The invention relates to an electrical delay network comprising a chain of a plurality of (at least three) all-pass sections with constant amplitude response and mutually identical phase response as a function of the frequency. In addition to delay purposes, such a network is frequently also used as an electrical filter network, whose frequency response can be adjusted electrically by simple means. In this respect the trend in recent years is towards digitally controlled and operated filters, for example transversal filters, comprising a chain of clock-pulse controlled memory sections, whose tappings lead to a summing device via weighting factor adjusting means. Thus, this summing device adds the original signal to time-delayed signals, yielding an output signal whose amplitude and phase (i.e. the characteristic) can be adjusted electrically with the aid of the weighting factor adjusting means. Such filters can satisfactorily be realized with the aid of integrated circuits and are suitable for a wide field of applications owing to their adjustability, a desired adjustment being obtainable by means of a programmable read-only memory (ROM).
Nevertheless, such filters exhibit some drawbacks, which prohibit their general use in radio and television receivers. For example, not only a source of clock pulses is needed, but generally this source should also be capable of supplying substantial power, in order to shift the signal along the chain of memory sections with the required reliability and accuracy. Moreover, the clock frequency, which determines the maximum signal frequency that can be processed, cannot be varied without the risk of variable signal degredation.

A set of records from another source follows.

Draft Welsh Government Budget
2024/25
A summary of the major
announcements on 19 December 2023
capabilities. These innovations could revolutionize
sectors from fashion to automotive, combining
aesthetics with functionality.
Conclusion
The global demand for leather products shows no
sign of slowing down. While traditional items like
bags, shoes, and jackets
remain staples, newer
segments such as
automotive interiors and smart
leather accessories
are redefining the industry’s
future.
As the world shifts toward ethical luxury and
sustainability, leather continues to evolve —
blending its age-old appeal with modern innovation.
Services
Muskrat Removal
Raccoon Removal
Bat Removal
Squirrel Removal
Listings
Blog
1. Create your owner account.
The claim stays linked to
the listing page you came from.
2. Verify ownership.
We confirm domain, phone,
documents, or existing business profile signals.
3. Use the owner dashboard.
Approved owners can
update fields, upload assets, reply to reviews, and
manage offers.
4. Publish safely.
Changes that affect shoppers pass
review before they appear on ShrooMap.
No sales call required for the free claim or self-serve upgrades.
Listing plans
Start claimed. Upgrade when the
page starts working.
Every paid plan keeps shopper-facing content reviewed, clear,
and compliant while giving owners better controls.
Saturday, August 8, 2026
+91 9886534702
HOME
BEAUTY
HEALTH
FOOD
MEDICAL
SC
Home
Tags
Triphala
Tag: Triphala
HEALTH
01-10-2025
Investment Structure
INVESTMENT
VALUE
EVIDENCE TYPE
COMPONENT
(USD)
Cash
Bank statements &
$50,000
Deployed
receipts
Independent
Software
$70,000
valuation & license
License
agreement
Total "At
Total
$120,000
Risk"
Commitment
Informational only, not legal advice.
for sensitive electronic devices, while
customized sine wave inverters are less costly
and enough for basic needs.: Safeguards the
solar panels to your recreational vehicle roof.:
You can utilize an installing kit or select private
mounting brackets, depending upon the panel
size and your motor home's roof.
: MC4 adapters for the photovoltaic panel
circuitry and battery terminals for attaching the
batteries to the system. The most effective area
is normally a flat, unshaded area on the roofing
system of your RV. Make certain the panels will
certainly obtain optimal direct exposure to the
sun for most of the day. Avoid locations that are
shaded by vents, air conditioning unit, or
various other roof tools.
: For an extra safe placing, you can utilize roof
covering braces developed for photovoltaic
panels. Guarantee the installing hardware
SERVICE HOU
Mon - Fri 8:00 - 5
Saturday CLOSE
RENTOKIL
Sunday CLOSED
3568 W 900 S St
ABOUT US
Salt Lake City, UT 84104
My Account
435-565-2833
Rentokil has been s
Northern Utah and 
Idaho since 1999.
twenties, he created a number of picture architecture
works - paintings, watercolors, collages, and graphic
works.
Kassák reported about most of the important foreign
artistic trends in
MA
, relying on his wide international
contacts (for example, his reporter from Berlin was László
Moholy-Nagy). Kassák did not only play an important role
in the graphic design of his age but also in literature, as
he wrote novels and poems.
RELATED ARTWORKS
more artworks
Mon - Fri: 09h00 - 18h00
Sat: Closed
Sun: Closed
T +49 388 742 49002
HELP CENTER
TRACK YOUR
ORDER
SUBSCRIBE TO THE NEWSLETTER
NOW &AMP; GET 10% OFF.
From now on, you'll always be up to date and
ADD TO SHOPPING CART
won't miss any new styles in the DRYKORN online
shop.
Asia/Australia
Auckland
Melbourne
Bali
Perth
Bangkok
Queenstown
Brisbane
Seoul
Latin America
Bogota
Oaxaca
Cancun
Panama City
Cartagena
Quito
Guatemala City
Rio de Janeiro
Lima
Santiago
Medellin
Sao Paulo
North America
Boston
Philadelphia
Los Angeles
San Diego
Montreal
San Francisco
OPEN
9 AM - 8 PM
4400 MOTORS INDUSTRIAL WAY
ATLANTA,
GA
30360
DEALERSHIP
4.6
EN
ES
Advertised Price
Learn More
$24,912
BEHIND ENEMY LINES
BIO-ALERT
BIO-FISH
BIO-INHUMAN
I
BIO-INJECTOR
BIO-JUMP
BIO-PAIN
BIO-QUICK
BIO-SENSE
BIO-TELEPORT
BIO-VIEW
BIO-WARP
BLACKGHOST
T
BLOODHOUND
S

The invention aims at a different approach, which is based on theories about so-called "ortho-normal" functions (see for example Y. W. Lee, Statistical Theory of Communication, 1960, chapter 19). As an example, one of the applications of an electrical network in accordance with the invention is that in which the chain of all-pass sections comprises tappings on which, owing to the use of weighting-factor adjusting means, adjustable signals are available, which by summation yield a transfer characteristic of the total network which is dependent on the adjustable weighting factors.
Such networks also add the signal to the delayed signals, while the weighting factor adjusting means provide separate signal processing without or substantially without any interaction owing to the orthonormality, so that again a wide range of frequency characteristics can be obtained. The invention is based on the recognition that such networks can also be realized in integrated circuit technology, provided that certain requirements are met.